BTS: Skywoman and the Cayagaga

“Skywoman and the Cayagaga”—Behind the Story

By this time, after many years of researching and writing, I had eight stories in various stages of revision. Each story was set in a different era and I felt pretty good about them and the direction in which they were heading. I liked how the collection was coming together … except that I wasn’t happy about the earliest story being set in 1928. Cleveland was a lot older than nearly 100 years. And if one of my goals was to capture the full breadth of the city’s history, I needed to go back further.

While I knew I couldn’t/shouldn’t write a story couched in the Native American experience or from a Native American’s perspective, I studied the Native Americans of New York and Ohio because I did know I wanted to ground this story in a world where the original inhabitants so richly honored the land. (Interesting facts: the Haudenosaunee—comprised of Mohawks, Onondagas, Senecas, Cayugas, and Oneidas—is considered the oldest participatory democracy on the planet. And its constitution is said to have been a model for the American Constitution.) The Iroquois creation myth of Skywoman and her twin grandchildren helped capture a theme of dualities that I’d been threading through the entire collection.

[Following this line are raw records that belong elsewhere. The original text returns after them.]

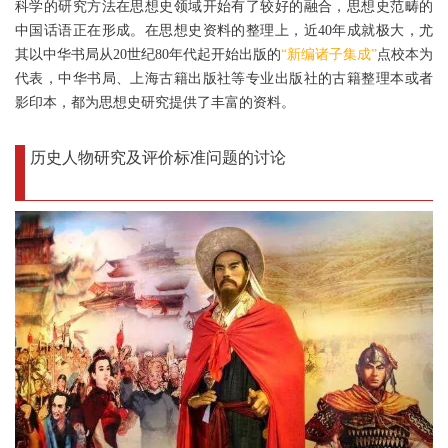
科学的研究方法在思想史领域开始有了较好的融合，思想史范畴的
中国话语正在形成。在思想史资料的整理上，近40年成就极大，尤
其以中华书局从20世纪80年代起开始出版的
“新编诸子集成”
点校本为
代表，中华书局、上海古籍出版社等专业出版社的古籍整理本或者
影印本，都为思想史研究提供了丰富的资料。
历史人物研究及评价标准问题的讨论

I researched the Cuyahoga River, learned of its various names: Cuyohaga is Seneca or Iroquois for “place of the jawbone,” while Diohaga (Delaware) and Cayagaga (Mohawk) both meant “crooked river.” (I chose Cayagaga for the title [over the modern Cuyahoga] so as to put us in a time when the river was not “ours”—you know, as much as anyone can own land or waterways.)  I studied the 1796 survey team led by Moses Cleaveland that first explored New Connecticut / Connecticut Western Reserve (as the region was then called). I read Seth Pease’s journals recounting his two survey trips (one with Cleaveland and one without); I mapped out the routes the survey teams took—this wasn’t easy as location names changed over time and Pease didn’t always consistently use the same spelling of, say, a town or river from mention to mention. (See below for my finger-scrawled marked-up maps attempting to track the surveying team’s second journey.) Pease’s journal, overall, was a great resource, though. It gave me some great add-on details: the fact that he saw an elephant, for one, and the use of tartar emetic, for another.

I became taken by the whole concept of what surveying a heavily forested land might entail; it was incredibly grueling work (and was replete with wicked fevers, horses contracting the blind staggers, and other harrowing experiences). I liked the idea of a character traveling to a new land for a new start, for, perhaps, redemption. I tried other entry points into this era’s story, but I eventually settled upon a fictional third surveying team, a surveying team doomed from the start.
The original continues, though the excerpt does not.